I am trying to generate sine waveforms with Arduino Uno using timer interrupts.
Basically, I have a pre-calculated array of 100 integers that holds values of a whole sine wave period. Every dt seconds a timer interrupt occurs, and the ISR (interrupt service routine) outputs a single sine value. The process is repeated, so in the end I get a sine wave on my oscilloscope.
At some point I realized that it's impossible to set a timer interrupt for a value less than 20 µs, so I made a series of experiments to show what I get (I am sorry for the quality of pictures): Imgur album with oscillograms
So I tried setting different OCR1A values for timer1 (16-bit timer) to get different timer interrupt values. I also ran two different kinds of experiments:
- Sine wave. Analog signal is generated using DAC8512 (12-bit DAC), and the data is sent to it from Arduino over SPI with a setValue() inline function I wrote;
- [Square wave. I simply invert square wave polarity every dt µseconds.

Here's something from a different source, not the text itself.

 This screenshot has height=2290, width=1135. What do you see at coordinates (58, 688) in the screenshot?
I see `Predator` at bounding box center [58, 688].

As you can see from the pictures above, for a dt of 20 µs the sine wave period is wider than expected. I expect to see the period: T= 100 samples * 20 µs = 2000 µs = 2 ms, but I get a period of approx. 2.2 µs.
The square wave at dt = 20 µs looks like a trapezoid, no matter whether I use 1x or 10x probe.

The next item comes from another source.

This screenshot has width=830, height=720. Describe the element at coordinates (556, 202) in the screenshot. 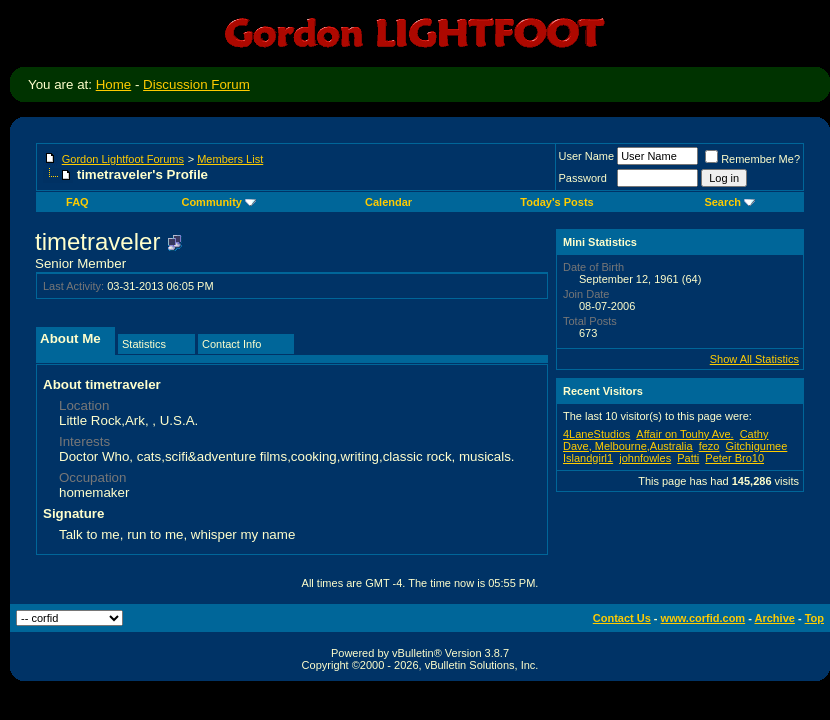

I see `Today's Posts` at that location.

However, if I increase dt to 25 µs, the pictures start to look fine - there's no frequency deviation anymore for sine wave, and square wave looks more like a square wave.
If I take a value even lower than 20 µs (i.e. 5 µs; not shown in the pictures), I get almost the same results as for 20 µs. Square wave seems to have a pulse width of approx. 18 µs, and sine wave period is also wider than expected
Even if I don't use a DAC for square wave and simply use digitalWrite, it still works no faster than 20 µs, so it's not a DAC limitation.
In the end I want to generate a 200 Hz sine wave, and I need no less than 720 points per period for that (0.5 degrees precision). And so I get: T = 1/f = 1/200 Hz = 5 ms; dt = T / samples = 5 ms / 720 = 6.94 µs
This means that I need to set dt equal to 5 or 6 if I want to get the precision right. Not to mention that I need to modulate this signal, as well as perform some complex calculations (solving system of linear differential calculations in loop() ), and 5 µs limit leaves me almost no time for such calculations, since (for Uno): time_per_instruction = 1/freq = 1 / 16 MHz = 62.5 ns; number_of_instructions = time/(time_per_instruction) = 5 µs / 62.5 ns = 80. And I have 10 equations in the system, each with multiplications, dozens of them.
So I have a few questions about this problem:
- Am I running into some sort of a timer1 limitation? What if I use a different timer (timer0, timer2)? Is there any way to see a 5 µs long pulse from Arduino Uno?
- How much time I lose when I use SPI for data transfer? Is there any way to optimize it?
- Will it help to improve performance if I replace my DAC with R2R ladder (at the cost of number of pins used, of course)?
- Is it a better idea to use Arduino Due instead, with its analog outputs? Is it possible to perform a 5 µs interrupt on Due?